During the holidays, with all the feasting and family, it’s easy to forget to actually rest. Holidays can be a triple-threat against entrepreneurs -- travel and socializing can wear you out, your mind is unable to disconnect from work, or you may even lose motivation to go back to work. On the other hand, intentional and mindful rest during the holiday season can be the most effective time you have. Here are five ways to relax and recharge even as you celebrate.
1. Start with solitude.
This is especially important for introverts. If you don’t prepare yourself mentally each morning for the socializing and stimulation, you’ll be running on empty for the holiday season. How you start your day will set the trajectory for the rest of the day. Adopt a morning ritual to clear your mind and mentally prepare yourself.

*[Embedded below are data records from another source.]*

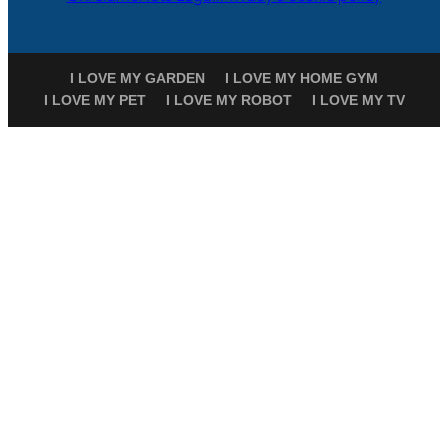
I LOVE MY GARDEN
I LOVE MY HOME GYM
I LOVE MY PET
I LOVE MY ROBOT
I LOVE MY TV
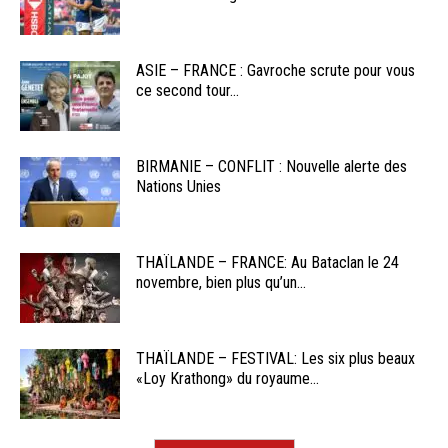
ASIE – FRANCE : Gavroche scrute pour vous
ce second tour...
BIRMANIE – CONFLIT : Nouvelle alerte des
Nations Unies
THAÏLANDE – FRANCE: Au Bataclan le 24
novembre, bien plus qu’un...
THAÏLANDE – FESTIVAL: Les six plus beaux
«Loy Krathong» du royaume...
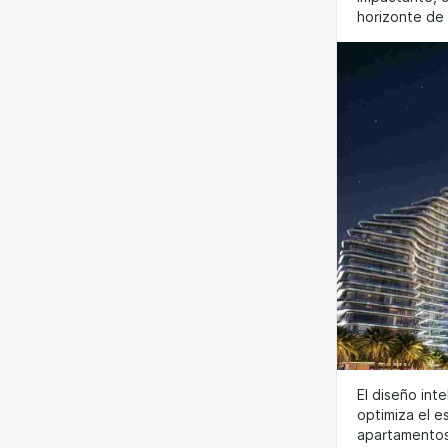
horizonte de 
El diseño inte
optimiza el e
apartamento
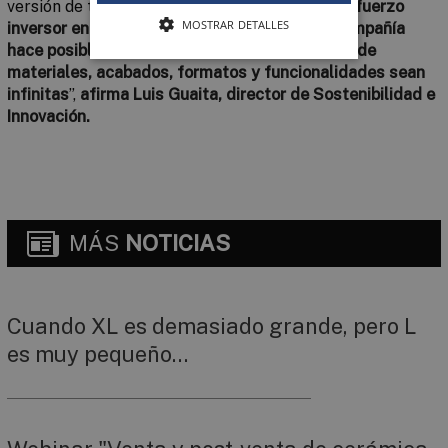
versión de todas sus marcas: “
El importante esfuerzo
MOSTRAR DETALLES
inversor en investigación y desarrollo de la compañía
hace posible que las colecciones presentadas de
materiales, acabados, formatos y funcionalidades sean
infinitas
”,
afirma Luis Guaita, director de Sostenibilidad e
Innovación.
MÁS
NOTICIAS
Cuando XL es demasiado grande, pero L
es muy pequeño…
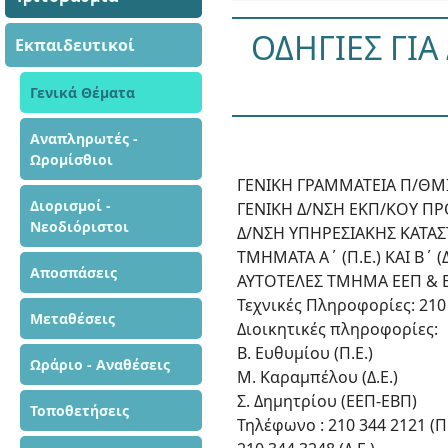
ΟΔΗΓΙΕΣ ΓΙΑ
Εκπαιδευτικοί
Γενικά Θέματα
Αναπληρωτές -
Ωρομίσθιοι
ΓΕΝΙΚΗ ΓΡΑΜΜΑΤΕΙΑ Π/ΘΜΙ
Διορισμοί -
ΓΕΝΙΚΗ Δ/ΝΣΗ ΕΚΠ/ΚΟΥ ΠΡ
Νεοδιόριστοι
Δ/ΝΣΗ ΥΠΗΡΕΣΙΑΚΗΣ ΚΑΤΑΣ
ΤΜΗΜΑΤΑ Α΄ (Π.Ε.) ΚΑΙ Β΄ (Δ
Αποσπάσεις
ΑΥΤΟΤΕΛΕΣ ΤΜΗΜΑ ΕΕΠ & 
Τεχνικές Πληροφορίες: 210
Μεταθέσεις
Διοικητικές πληροφορίες:
Β. Ευθυμίου (Π.Ε.)
Ωράριο - Αναθέσεις
Μ. Καραμπέλου (Δ.Ε.)
Σ. Δημητρίου (ΕΕΠ-ΕΒΠ)
Τοποθετήσεις
Τηλέφωνο : 210 344 2121 (Π.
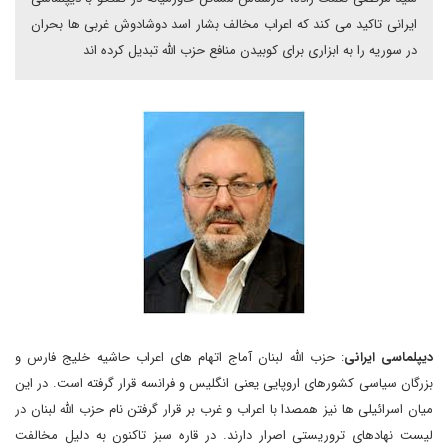
ایرانی تاکید می کند که اعراب مخالف بشار اسد دوشادوش غربی ها بحران
در سوریه را به ابزاری برای کوبیدن منافع حزب الله تبدیل کرده اند
دیپلماسی ایرانی
: حزب الله لبنان آماج اتهام های اعراب حاشیه خلیج فارس و
بزرگان سیاسی کشورهای اروپایی یعنی انگلیس و فرانسه قرار گرفته است. در این
میان اسرائیلی ها نیز همصدا با اعراب و غرب بر قرار گرفتن نام حزب الله لبنان در
لیست نهادهای تروریستی اصرار دارند. در قاره سبز تاکنون به دلیل مخالفت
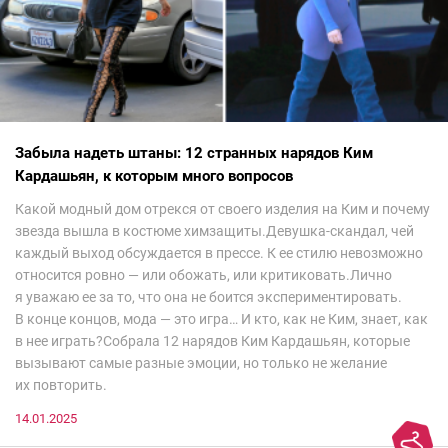
Забыла надеть штаны: 12 странных нарядов Ким
Кардашьян, к которым много вопросов
Какой модный дом отрекся от своего изделия на Ким и почему
звезда вышла в костюме химзащиты.Девушка-скандал, чей
каждый выход обсуждается в прессе. К ее стилю невозможно
относится ровно — или обожать, или критиковать.Лично
я уважаю ее за то, что она не боится экспериментировать.
В конце концов, мода — это игра… И кто, как не Ким, знает, как
в нее играть?Собрала 12 нарядов Ким Кардашьян, которые
вызывают самые разные эмоции, но только не желание
их повторить.
14.01.2025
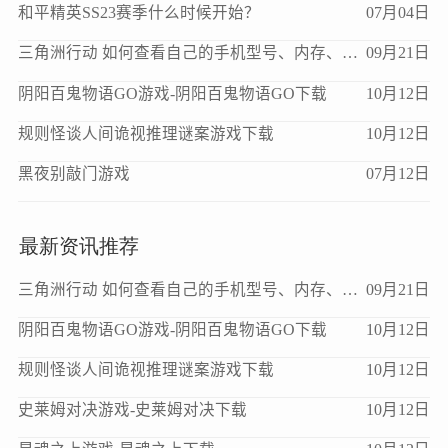
和平精英SS23赛季什么时候开始？
07月04日
三角洲行动 如何查看自己的手机型号、内存、处理器、版本等信息？
09月21日
阴阳百鬼物语GO游戏-阴阳百鬼物语GO下载
10月12日
规则怪谈人间诡视推理谜案游戏下载
10月12日
黑夜别敲门游戏
07月12日
最新资讯推荐
三角洲行动 如何查看自己的手机型号、内存、处理器、版本等信息？
09月21日
阴阳百鬼物语GO游戏-阴阳百鬼物语GO下载
10月12日
规则怪谈人间诡视推理谜案游戏下载
10月12日
史莱姆对决游戏-史莱姆对决下载
10月12日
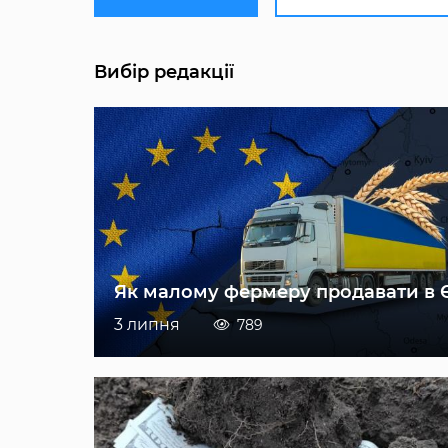
Вибір редакції
Як малому фермеру продавати в 
3 липня
789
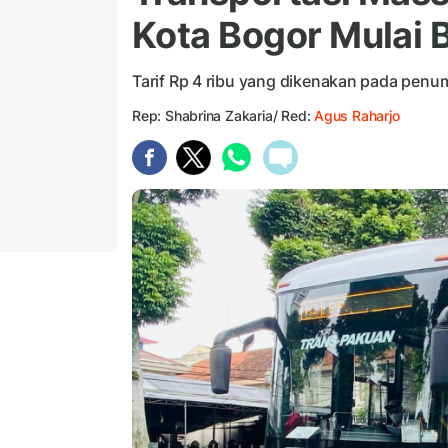
Kota Bogor Mulai 
Tarif Rp 4 ribu yang dikenakan pada penum
Rep: Shabrina Zakaria/ Red:
Agus Raharjo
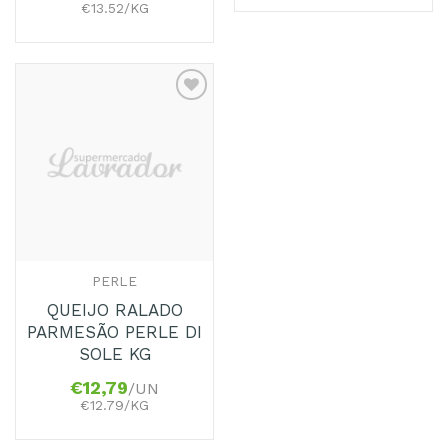
€13.52/KG
PERLE
QUEIJO RALADO
PARMESÃO PERLE DI
SOLE KG
€
12,79
/UN
€12.79/KG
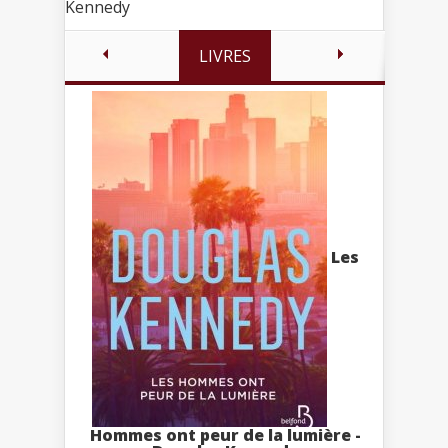
Kennedy
LIVRES
Les
Hommes ont peur de la lumière -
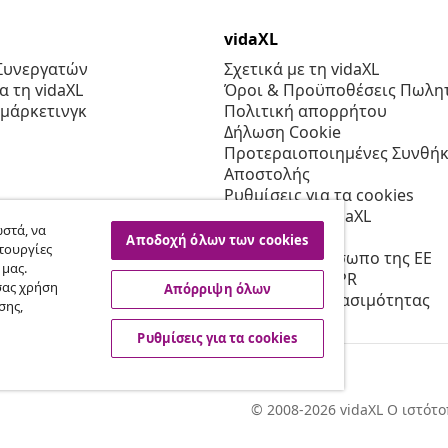
vidaXL
Συνεργατών
Σχετικά με τη vidaXL
 τη vidaXL
Όροι & Προϋποθέσεις Πωλητ
 μάρκετινγκ
Πολιτική απορρήτου
Δήλωση Cookie
Προτεραιοποιημένες Συνθήκ
Αποστολής
Ρυθμίσεις για τα cookies
Εργασία στη vidaXL
στά, να
Ασφαλείας
Αποδοχή όλων των cookies
τουργίες
Υπεύθυνο πρόσωπο της ΕΕ
 μας.
Πολιτική της EPR
σας χρήση
Απόρριψη όλων
Δήλωση προσβασιμότητας
σης,
Ρυθμίσεις για τα cookies
© 2008-2026 vidaXL Ο ιστότο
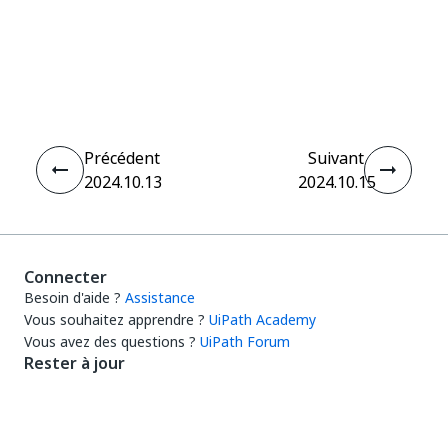
Oui
Non
thumb_up
thumb_down
Précédent
Suivant
2024.10.13
2024.10.15
Connecter
Besoin d'aide ?
Assistance
Vous souhaitez apprendre ?
UiPath Academy
Vous avez des questions ?
UiPath Forum
Rester à jour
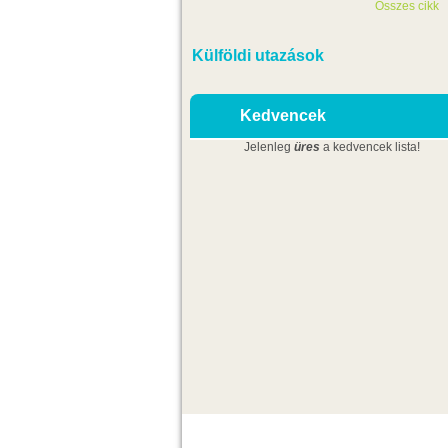
Összes cikk
Külföldi utazások
Kedvencek
Jelenleg
üres
a kedvencek lista!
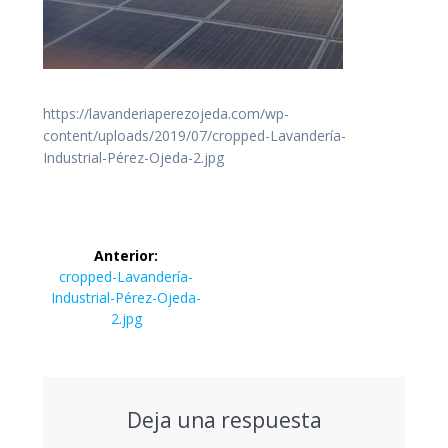
https://lavanderiaperezojeda.com/wp-
content/uploads/2019/07/cropped-Lavandería-
Industrial-Pérez-Ojeda-2.jpg
Navegación
Anterior:
de
Entrada
cropped-Lavandería-
Industrial-Pérez-Ojeda-
anterior:
entradas
2.jpg
Deja una respuesta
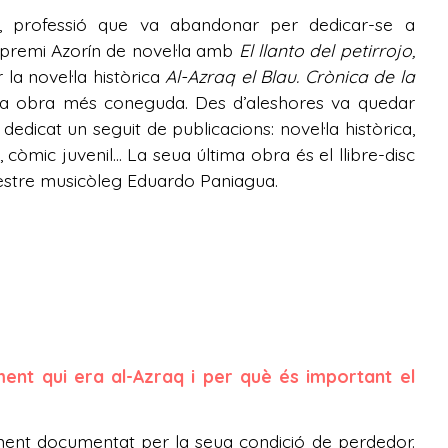
es, professió que va abandonar per dedicar-se a
l premi Azorín de novel·la amb
El llanto del petirrojo,
 la novel·la històrica
Al-Azraq el Blau. Crònica de la
ua obra més coneguda. Des d’aleshores va quedar
edicat un seguit de publicacions: novel·la històrica,
a, còmic juvenil... La seua última obra és el llibre-disc
mestre musicòleg Eduardo Paniagua.
ent qui era al-Azraq i per què és important el
ment documentat per la seua condició de perdedor.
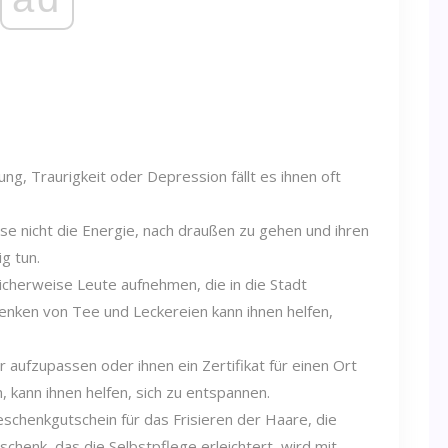
g, Traurigkeit oder Depression fällt es ihnen oft
e nicht die Energie, nach draußen zu gehen und ihren
g tun.
cherweise Leute aufnehmen, die in die Stadt
nken von Tee und Leckereien kann ihnen helfen,
 aufzupassen oder ihnen ein Zertifikat für einen Ort
kann ihnen helfen, sich zu entspannen.
schenkgutschein für das Frisieren der Haare, die
chenk, das die Selbstpflege erleichtert, wird mit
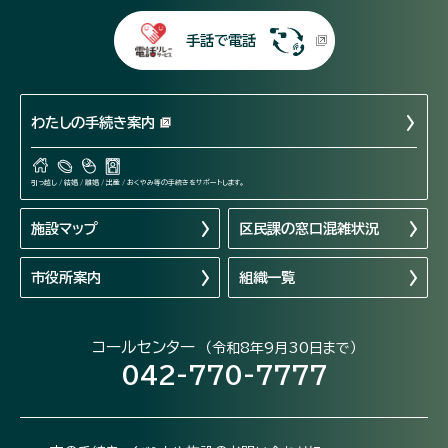
手話で電話
わたしの手続き案内
引っ越し / 結婚 / 離婚 / 出産 / おくやみ等の手続きをサポートします。
施設マップ
区民課の窓口混雑状況
市役所案内
組織一覧
コールセンター
（令和8年9月30日まで）
042-770-7777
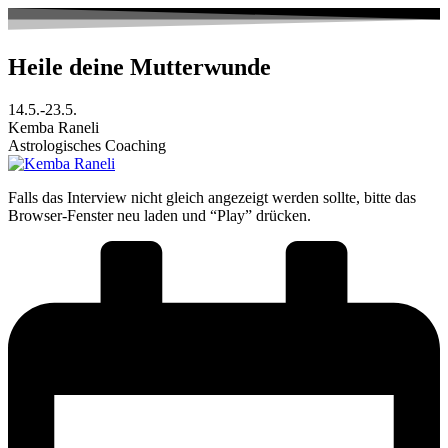
Zum
Inhalt
springen
Heile deine Mutterwunde
14.5.-23.5.
Kemba Raneli
Astrologisches Coaching
Falls das Interview nicht gleich angezeigt werden sollte, bitte das
Browser-Fenster neu laden und “Play” drücken.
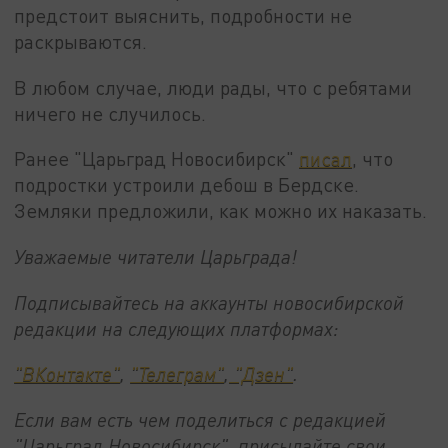
предстоит выяснить, подробности не
раскрываются.
В любом случае, люди рады, что с ребятами
ничего не случилось.
Ранее "Царьград Новосибирск"
писал
, что
подростки устроили дебош в Бердске.
Земляки предложили, как можно их наказать.
Уважаемые читатели Царьграда!
Подписывайтесь на аккаунты новосибирской
редакции на следующих платформах:
"ВКонтакте"
,
"Телеграм"
,
"Дзен"
.
Если вам есть чем поделиться с редакцией
"Царьград Новосибирск", присылайте свои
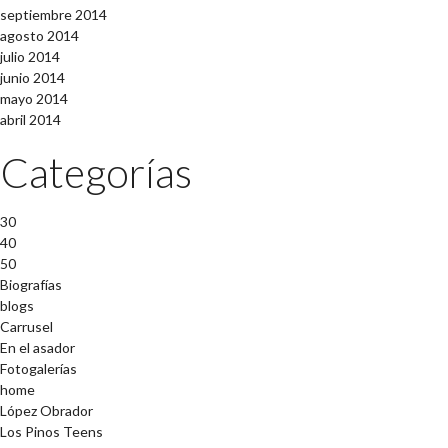
septiembre 2014
agosto 2014
julio 2014
junio 2014
mayo 2014
abril 2014
Categorías
30
40
50
Biografías
blogs
Carrusel
En el asador
Fotogalerías
home
López Obrador
Los Pinos Teens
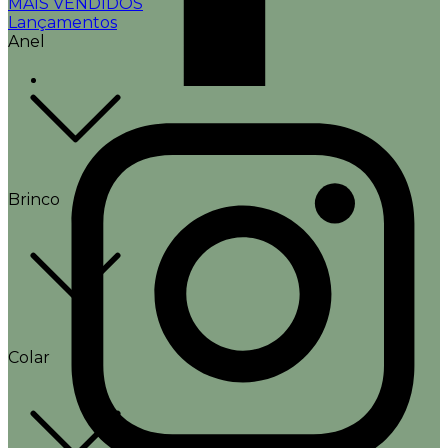
MAIS VENDIDOS
Lançamentos
Anel
Brinco
Colar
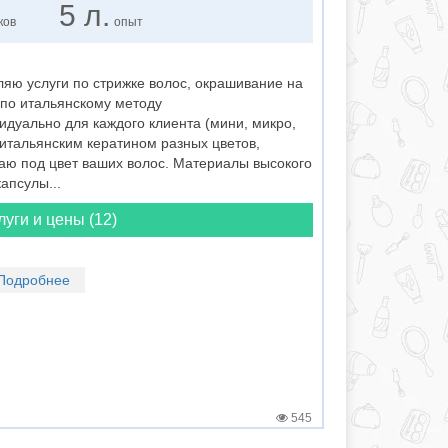
5 л.
ков
опыт
яю услуги по стрижке волос, окрашивание на
 по итальянскому методу
дуально для каждого клиента (мини, микро,
итальянским кератином разных цветов,
аю под цвет ваших волос. Материалы высокого
апсулы...
луги и цены (12)
Подробнее
545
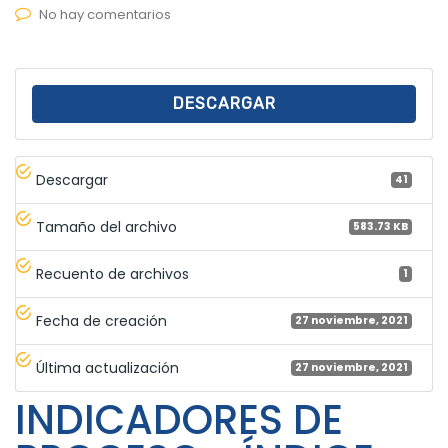
No hay comentarios
DESCARGAR
Descargar
41
Tamaño del archivo
583.73 KB
Recuento de archivos
1
Fecha de creación
27 noviembre, 2021
Última actualización
27 noviembre, 2021
INDICADORES DE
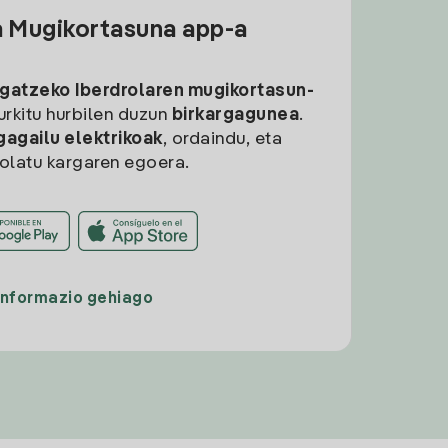
a Mugikortasuna app-a
rgatzeko
Iberdrolaren mugikortasun-
aurkitu hurbilen duzun
birkargagunea
.
gagailu elektrikoak
, ordaindu, eta
rolatu kargaren egoera.
Informazio gehiago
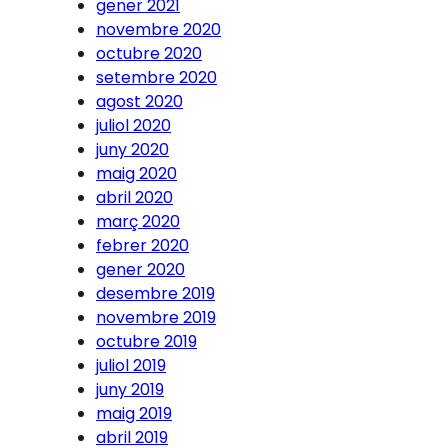
gener 2021
novembre 2020
octubre 2020
setembre 2020
agost 2020
juliol 2020
juny 2020
maig 2020
abril 2020
març 2020
febrer 2020
gener 2020
desembre 2019
novembre 2019
octubre 2019
juliol 2019
juny 2019
maig 2019
abril 2019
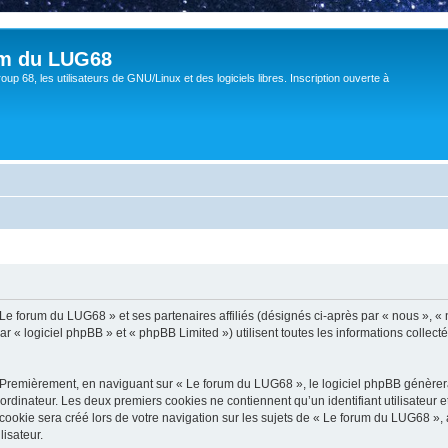
um du LUG68
up 68, les utilisateurs de GNU/Linux et des logiciels libres. Inscription ouverte à
 Le forum du LUG68 » et ses partenaires affiliés (désignés ci-après par « nous », «
« logiciel phpBB » et « phpBB Limited ») utilisent toutes les informations collectée
 Premièrement, en naviguant sur « Le forum du LUG68 », le logiciel phpBB génèrera 
ordinateur. Les deux premiers cookies ne contiennent qu’un identifiant utilisateur 
okie sera créé lors de votre navigation sur les sujets de « Le forum du LUG68 », ar
lisateur.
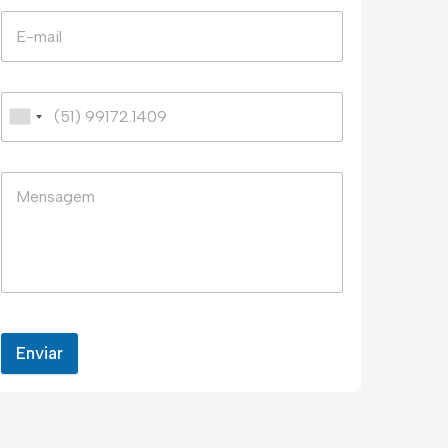
Enviar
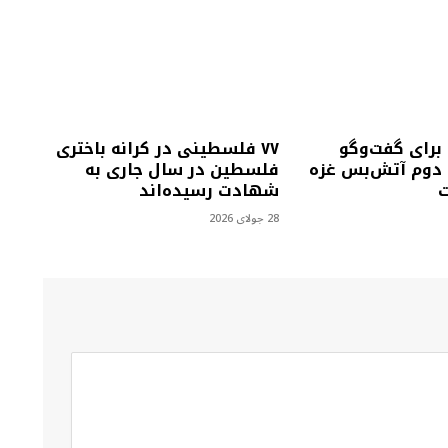
رای گفت‌وگو
۷۷ فلسطینی در کرانه باختری
ه دوم آتش‌بس غزه
فلسطین در سال جاری به
ت
شهادت رسیده‌اند
28 جولای 2026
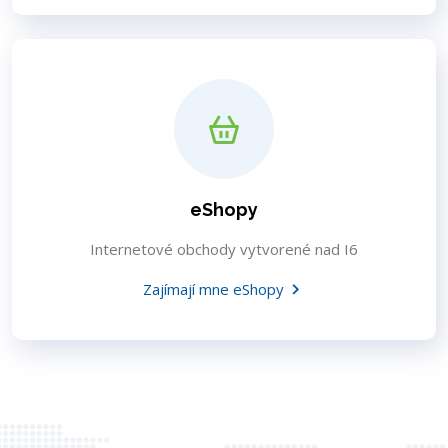
eShopy
Internetové obchody vytvorené nad I6
Zajímají mne eShopy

2. Breathe, reframe, redirect.
Interacting with family and friends you haven’t seen in a while can be a recipe for disaster. Make the decision to be responsive rather than reactive. People get angry and offended when comments or opinions become overly internalized. But it’s not always about you. A simple technique is to externalize frustrations -- take a breath, then reframe anything negative as an issue that has to do with the other person rather than you. This isn’t license to shift blame when you’re at fault, but it’s good to remember that you’re not always the problem.
3. Intentional gratitude.
Make the holidays a time to strengthen relationships. Giving someone a hug and telling them why you’re grateful for them causes your brain to release the "love" hormone, oxytocin. It's also a good time to reconnect with old friends and mentors. Take some time to send appreciative emails and handwritten cards.
4. Get outside.
If weather permits, getting outdoors in nature has many health benefits, including lowering your stress levels and blood pressure. It can even help you become more creative. After all the eating, get some fresh air and go for a walk rather than lounge on the couch.
5. End with reflecting.
Another brain chemical, serotonin, is released whenever you reflect on meaningful events and achievements from the past. Take time at the end of the day to think through people and personal accomplishments that you’re grateful for. Revisit the "why" behind your work -- the people who inspire and motivate you to achieve your goals. Visualizing these events will fuel and energize you to get back to work after the holiday season.